At 65,757 square miles, Florida ranks 22nd in size among the 50 United States and second among states east of the Mississippi River (behind Michigan). However, Florida was two to three times larger than it is today at some point during the past million years. If there had been a United States back then, only Alaska, Texas, California, Montana and New Mexico would have been bigger than Florida. (This is only theoretical, of course, since there were no states a million years ago.)

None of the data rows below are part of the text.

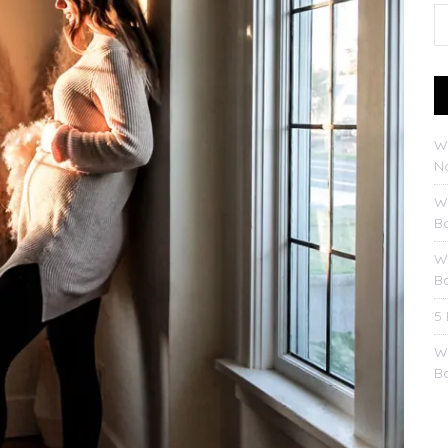
W
No
W
B
W
B
5
W
B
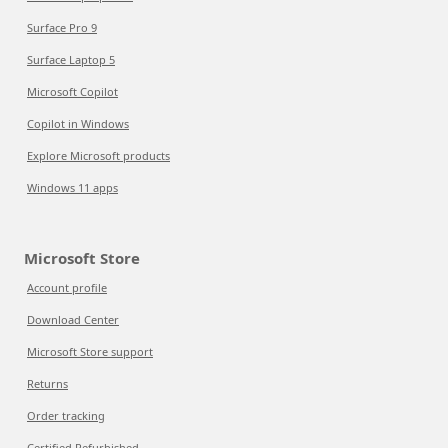
Surface Pro 9
Surface Laptop 5
Microsoft Copilot
Copilot in Windows
Explore Microsoft products
Windows 11 apps
Microsoft Store
Account profile
Download Center
Microsoft Store support
Returns
Order tracking
Certified Refurbished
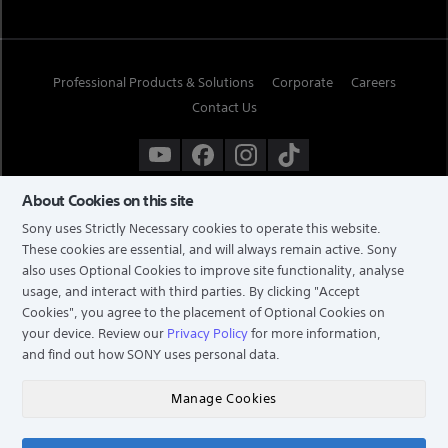
Professional Products & Solutions
Corporate
Careers
Contact Us
About Cookies on this site
Sony uses Strictly Necessary cookies to operate this website.
These cookies are essential, and will always remain active. Sony
also uses Optional Cookies to improve site functionality, analyse
usage, and interact with third parties. By clicking
"Accept
Cookies"
, you agree to the placement of Optional Cookies on
your device. Review our
Privacy Policy
for more information,
and find out how SONY uses personal data.
TERMS & CONDITIONS
PRIVACY POLICY
Manage Cookies
COPYRIGHT © 2026 SONY ELECTRONICS (SINGAPORE) PTE LTD. ALL RIGHTS RESERVED.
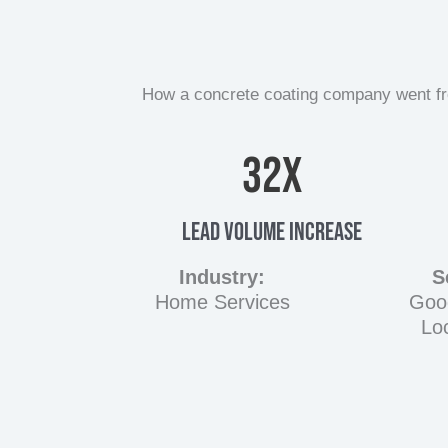
How a concrete coating company went from
32
X
Lead Volume Increase
Industry:
S
Home Services
Goo
Lo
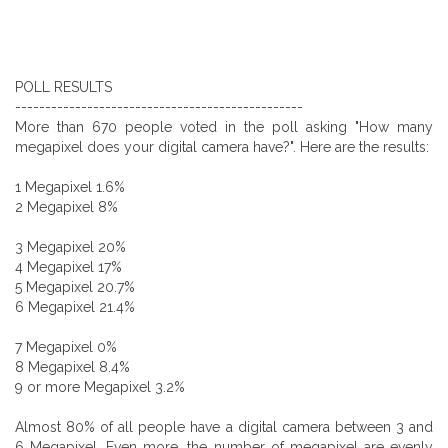
POLL RESULTS
------------------------------------------------
More than 670 people voted in the poll asking "How many
megapixel does your digital camera have?". Here are the results:
1 Megapixel 1.6%
2 Megapixel 8%
3 Megapixel 20%
4 Megapixel 17%
5 Megapixel 20.7%
6 Megapixel 21.4%
7 Megapixel 0%
8 Megapixel 8.4%
9 or more Megapixel 3.2%
Almost 80% of all people have a digital camera between 3 and
6 Megapixel. Even more, the number of megapixel are evenly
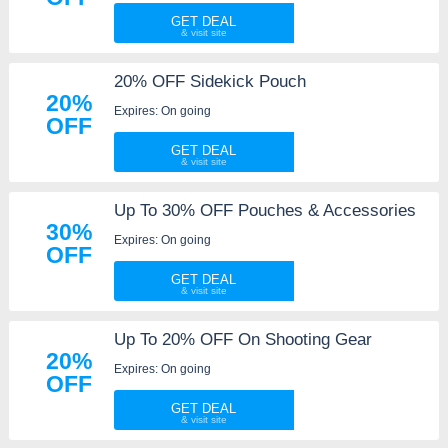
GET DEAL
20% OFF Sidekick Pouch
20%
Expires: On going
OFF
GET DEAL
Up To 30% OFF Pouches & Accessories
30%
Expires: On going
OFF
GET DEAL
Up To 20% OFF On Shooting Gear
20%
Expires: On going
OFF
GET DEAL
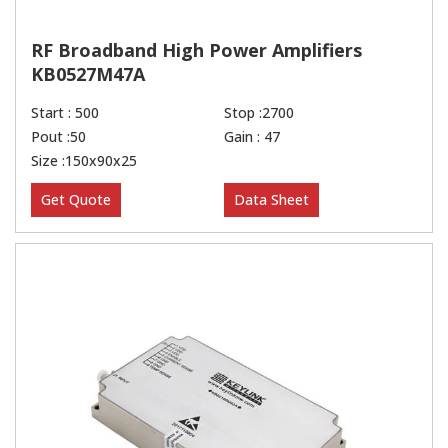
RF Broadband High Power Amplifiers
KB0527M47A
Start : 500
Stop :2700
Pout :50
Gain : 47
Size :150x90x25
Get Quote
Data Sheet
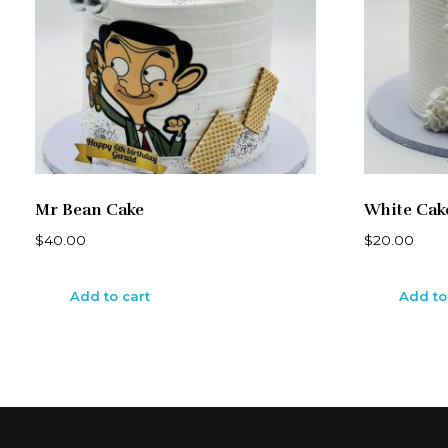
Mr Bean Cake
White Cak
$
40.00
$
20.00
Add to cart
Add to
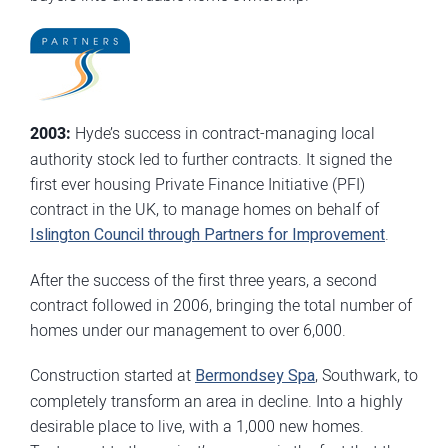
2003:
Hyde’s success in contract-managing local
authority stock led to further contracts. It signed the
first ever housing Private Finance Initiative (PFI)
contract in the UK, to manage homes on behalf of
Islington Council through Partners for Improvement
.
After the success of the first three years, a second
contract followed in 2006, bringing the total number of
homes under our management to over 6,000.
Construction started at
Bermondsey Spa
, Southwark, to
completely transform an area in decline. Into a highly
desirable place to live, with a 1,000 new homes.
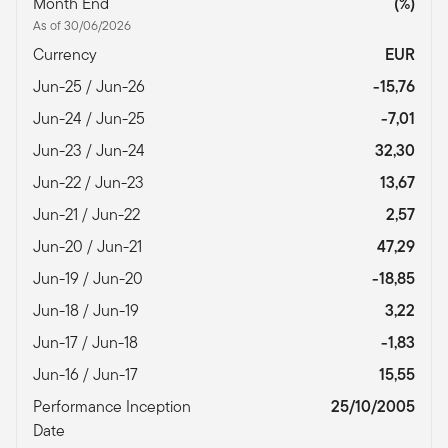
Month End
(%)
As of 30/06/2026
Currency
EUR
Jun-25 / Jun-26
-15,76
Jun-24 / Jun-25
-7,01
Jun-23 / Jun-24
32,30
Jun-22 / Jun-23
13,67
Jun-21 / Jun-22
2,57
Jun-20 / Jun-21
47,29
Jun-19 / Jun-20
-18,85
Jun-18 / Jun-19
3,22
Jun-17 / Jun-18
-1,83
Jun-16 / Jun-17
15,55
Performance Inception
25/10/2005
Date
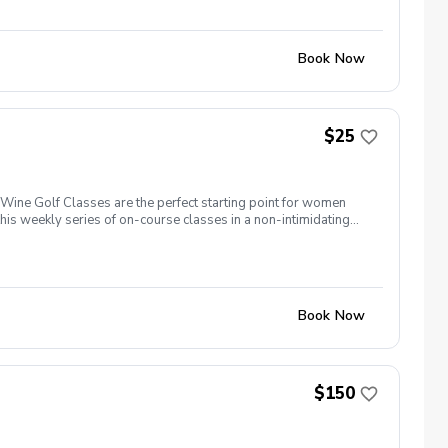
Book Now
$25
ine Golf Classes are the perfect starting point for women
is weekly series of on-course classes in a non-intimidating
n networking and learning new golf skills at the same time!
Book Now
$150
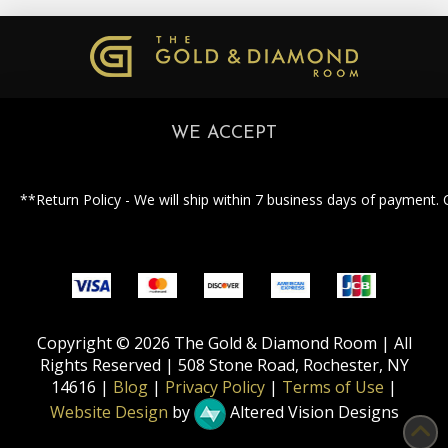
WE ACCEPT
**Return Policy - We will ship within 7 business days of payment. 
Copyright © 2026 The Gold & Diamond Room | All
Rights Reserved | 508 Stone Road, Rochester, NY
14616 |
Blog
|
Privacy Policy
|
Terms of Use
|
Website Design
by
Altered Vision Designs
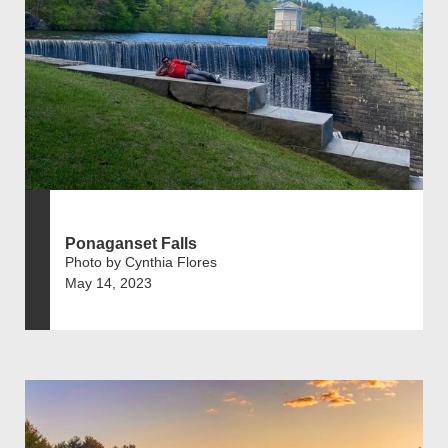
Ponaganset Falls
Photo by Cynthia Flores
May 14, 2023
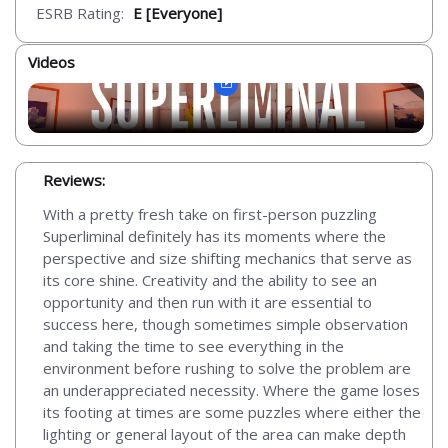
ESRB Rating:
E [Everyone]
Videos
Reviews:
With a pretty fresh take on first-person puzzling
Superliminal definitely has its moments where the
perspective and size shifting mechanics that serve as
its core shine. Creativity and the ability to see an
opportunity and then run with it are essential to
success here, though sometimes simple observation
and taking the time to see everything in the
environment before rushing to solve the problem are
an underappreciated necessity. Where the game loses
its footing at times are some puzzles where either the
lighting or general layout of the area can make depth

The Florida History Internet Center (FHIC) tells how Florida once became so large: “During the Ice Age, one million years ago, the waters of the world filled into glaciers, thus lowering the level of the oceans.” FHIC reports that Florida grew to twice its present size as the waters receded. A University of Florida-Institute of Food and Agricultural Sciences (UF-IFAS) website says Florida grew even larger during the Ice Age – “as much as three times the current land area.”
As the Ice Age ended approximately 10,000-12,000 years ago, sea levels rose and Florida shrank. But the FHIC reports that “in recent geologic history, sandbars have extended (Florida’s) coastline.” The post-Ice Age combination of shrinking caused by melted water gobbling up coastal land and sandbars extending the coastline left Florida very near its current shape and size.
Although the once-gigantic Florida is now small compared to most western states, it maintains some geographic distinctions. One is reported by FHIC: “Florida’s coastline of 2,276 miles is greater than any other state in the Continental United States.”
Another “superlative” reported by FHIC is that Florida’s St. Johns River is “one of the world’s few northward flowing streams.” However, other websites report that more than 30 streams in the world flow north, including several in the United States. It can apparently be safely said, however, that the St. Johns is the only Florida river that flows north.